One of the positive byproducts of offering services may be that Siemens will have more quality control over installations and upgrades. For some of the more complex vendors, the system gets set up, but many of the bells and whistles don't get deployed. With a services arm, it may be easier for Siemens to keep a hand in the game to make sure the customer gets full use of the technology. That would require hanging around post installation in a service role. I would guess that would be part of a service package.
Siemens was emphatic that the services push is not going to hurt solution providers and partners, and they're clearly committed to that position. In practice, this means that the squishy overlaps which will inevitably arise early on will have to be addressed agressively, to build up a reservoir of goodwill with the third parties.
Good observation, Jack. Siemens seems to be doing some significant expansion in the past three or four years. It would seem almost inevitable they would stumble into the markets of their partners. But who knows.

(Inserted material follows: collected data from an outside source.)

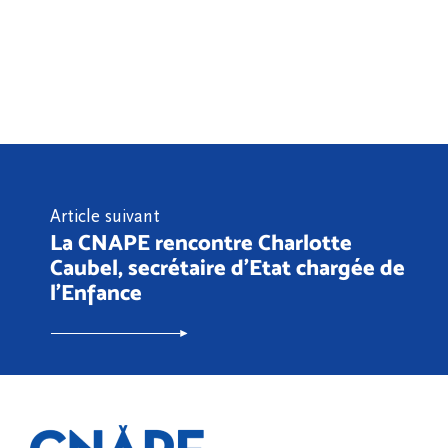
Article suivant
La CNAPE rencontre Charlotte
Caubel, secrétaire d'Etat chargée de
l'Enfance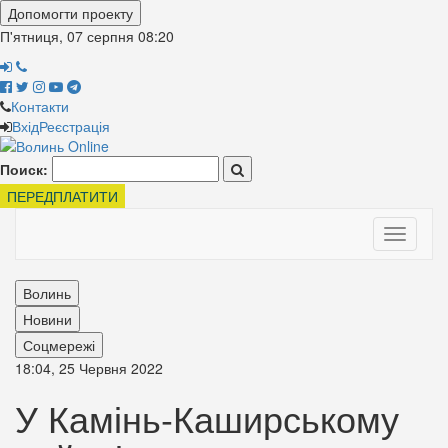
Допомогти проекту
П'ятниця, 07 серпня
08:20
Контакти
Вхід
Реєстрація
Поиск:
ПЕРЕДПЛАТИТИ
Toggle
navigati
Волинь
Новини
Соцмережі
18:04, 25 Червня 2022
У Камінь-Каширському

They're a smart company. They may be making accommodations to distributors as they introduce new services that overlap. Did you get any feel for this at the briefing, Alex?
I wonder how Siemens foray into providing technical service will affect their distributors. A lot of these small local companies make a good chunk of their revenue on support services (or give them away as a means of building the relationship).
Alternative energy seems to be the key here. Wind and solar will require infrastucture changes. And if the electric car market takes off, capacity will have to be boosted. This is good timing for Siemens.
It is very interesting to see this revelation being posted. An area that is very near to my mind is "cloud computing" which Siemens is all ready in this realm. I see this as a huge offering to manufacturing. Interested to see if anyone has thoughts around this or experience through Siemens in this realm.